:: Task statement ::
Could you print the stretch of lines below from the one with "aproximado de" through the one with "punto di com’è andata l’annata. In tutte l", exactly as they stand and without any pictures?

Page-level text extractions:
····················

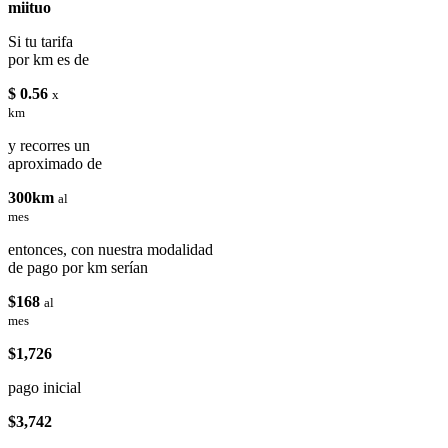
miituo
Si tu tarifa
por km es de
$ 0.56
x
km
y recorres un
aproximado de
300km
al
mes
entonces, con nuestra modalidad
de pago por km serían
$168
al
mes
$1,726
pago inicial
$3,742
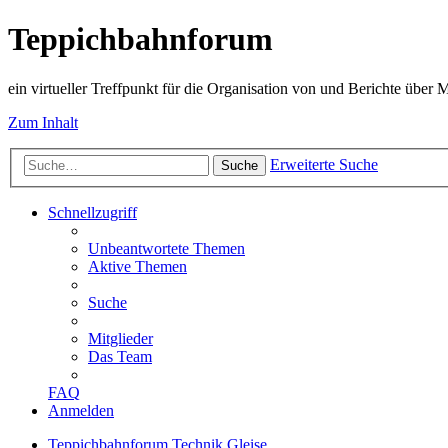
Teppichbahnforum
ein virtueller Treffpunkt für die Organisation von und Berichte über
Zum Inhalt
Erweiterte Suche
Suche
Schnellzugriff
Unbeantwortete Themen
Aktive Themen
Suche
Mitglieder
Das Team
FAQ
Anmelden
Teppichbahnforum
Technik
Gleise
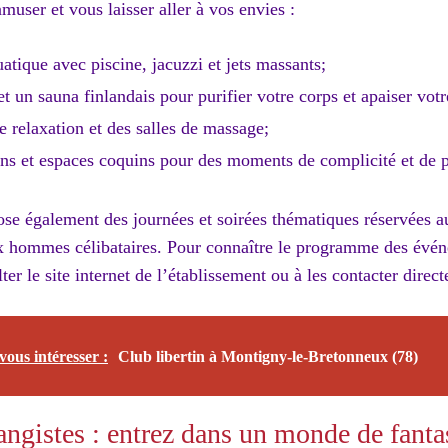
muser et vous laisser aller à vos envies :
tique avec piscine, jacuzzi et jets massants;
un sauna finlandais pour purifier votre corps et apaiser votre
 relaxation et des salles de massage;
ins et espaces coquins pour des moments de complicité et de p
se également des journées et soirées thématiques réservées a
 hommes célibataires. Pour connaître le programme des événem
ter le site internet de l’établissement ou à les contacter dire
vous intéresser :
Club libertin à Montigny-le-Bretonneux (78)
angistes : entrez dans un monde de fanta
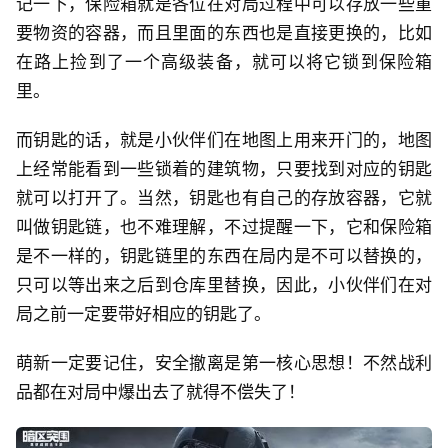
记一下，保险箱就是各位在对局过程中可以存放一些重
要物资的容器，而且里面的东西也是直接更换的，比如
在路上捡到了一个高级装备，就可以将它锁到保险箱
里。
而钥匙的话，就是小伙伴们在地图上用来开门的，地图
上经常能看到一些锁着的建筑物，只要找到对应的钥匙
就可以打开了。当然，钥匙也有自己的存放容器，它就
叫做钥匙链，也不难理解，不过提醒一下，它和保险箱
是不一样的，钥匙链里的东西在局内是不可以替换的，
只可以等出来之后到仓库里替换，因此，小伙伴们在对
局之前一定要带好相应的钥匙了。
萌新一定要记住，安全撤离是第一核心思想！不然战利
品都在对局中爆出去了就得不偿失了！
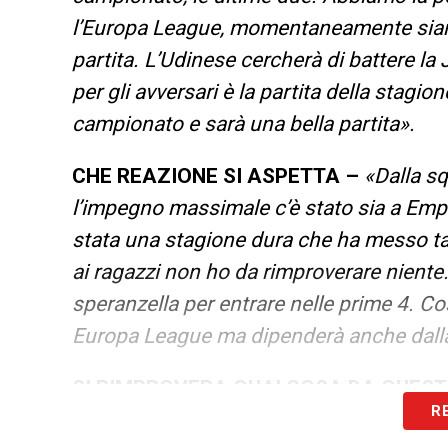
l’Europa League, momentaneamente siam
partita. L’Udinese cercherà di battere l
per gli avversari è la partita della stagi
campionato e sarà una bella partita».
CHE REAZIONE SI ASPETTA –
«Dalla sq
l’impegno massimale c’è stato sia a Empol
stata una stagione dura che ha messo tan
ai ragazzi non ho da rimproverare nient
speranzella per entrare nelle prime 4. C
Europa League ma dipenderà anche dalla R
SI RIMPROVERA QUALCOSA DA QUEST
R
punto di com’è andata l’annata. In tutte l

····················

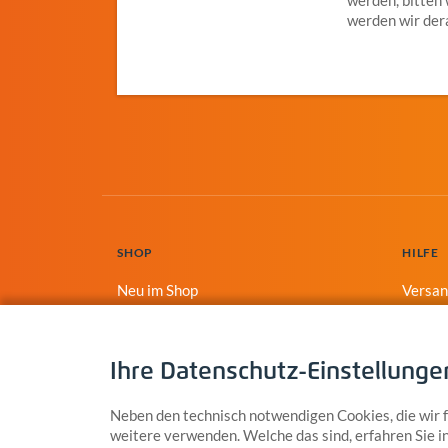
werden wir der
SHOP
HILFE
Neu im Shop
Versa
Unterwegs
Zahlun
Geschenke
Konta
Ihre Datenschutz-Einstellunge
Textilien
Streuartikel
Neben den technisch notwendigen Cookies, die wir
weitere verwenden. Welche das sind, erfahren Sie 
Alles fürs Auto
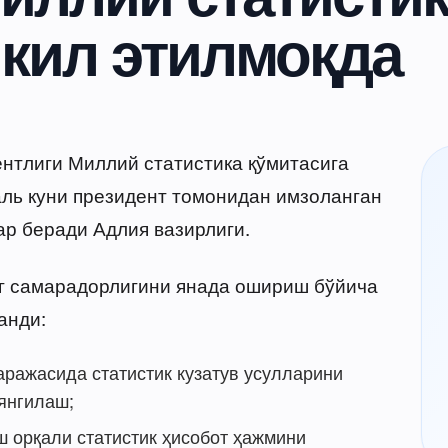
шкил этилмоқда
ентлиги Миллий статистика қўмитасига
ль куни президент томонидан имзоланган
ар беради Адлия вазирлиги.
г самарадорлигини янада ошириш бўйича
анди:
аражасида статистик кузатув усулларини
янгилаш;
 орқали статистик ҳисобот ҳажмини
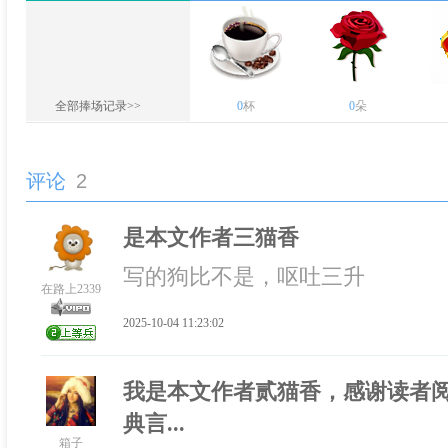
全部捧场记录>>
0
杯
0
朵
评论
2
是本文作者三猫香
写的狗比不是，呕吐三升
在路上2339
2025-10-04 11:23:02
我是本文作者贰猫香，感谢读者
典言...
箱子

····················

:: Output below ::
aproximado de
300km
al
mes
entonces, con nuestra modalidad
de pago por km serían
$168
al
mes
$1,726
pago inicial
$3,742
Teppichbahnforum
ein virtueller Treffpunkt für die Organisation von und Berichte über
Zum Inhalt
Erweiterte Suche
Suche
Schnellzugriff
Unbeantwortete Themen
Aktive Themen
Suche
Mitglieder
Das Team
FAQ
Anmelden
Teppichbahnforum
Technik
Gleise
muser et vous laisser aller à vos envies :
tique avec piscine, jacuzzi et jets massants;
un sauna finlandais pour purifier votre corps et apaiser votre
 relaxation et des salles de massage;
ins et espaces coquins pour des moments de complicité et de p
se également des journées et soirées thématiques réservées a
 hommes célibataires. Pour connaître le programme des événem
ter le site internet de l’établissement ou à les contacter dire
vous intéresser :
Club libertin à Montigny-le-Bretonneux (78)
angistes : entrez dans un monde de fanta
记一下，保险箱就是各位在对局过程中可以存放一些重
要物资的容器，而且里面的东西也是直接更换的，比如
在路上捡到了一个高级装备，就可以将它锁到保险箱
里。
而钥匙的话，就是小伙伴们在地图上用来开门的，地图
上经常能看到一些锁着的建筑物，只要找到对应的钥匙
就可以打开了。当然，钥匙也有自己的存放容器，它就
叫做钥匙链，也不难理解，不过提醒一下，它和保险箱
是不一样的，钥匙链里的东西在局内是不可以替换的，
只可以等出来之后到仓库里替换，因此，小伙伴们在对
局之前一定要带好相应的钥匙了。
萌新一定要记住，安全撤离是第一核心思想！不然战利
品都在对局中爆出去了就得不偿失了！
l’Europa League, momentaneamente siam
partita. L’Udinese cercherà di battere l
per gli avversari è la partita della stagi
campionato e sarà una bella partita».
CHE REAZIONE SI ASPETTA –
«Dalla sq
l’impegno massimale c’è stato sia a Empol
stata una stagione dura che ha messo tan
ai ragazzi non ho da rimproverare nient
speranzella per entrare nelle prime 4. C
Europa League ma dipenderà anche dalla R
SI RIMPROVERA QUALCOSA DA QUEST
R
punto di com’è andata l’annata. In tutte l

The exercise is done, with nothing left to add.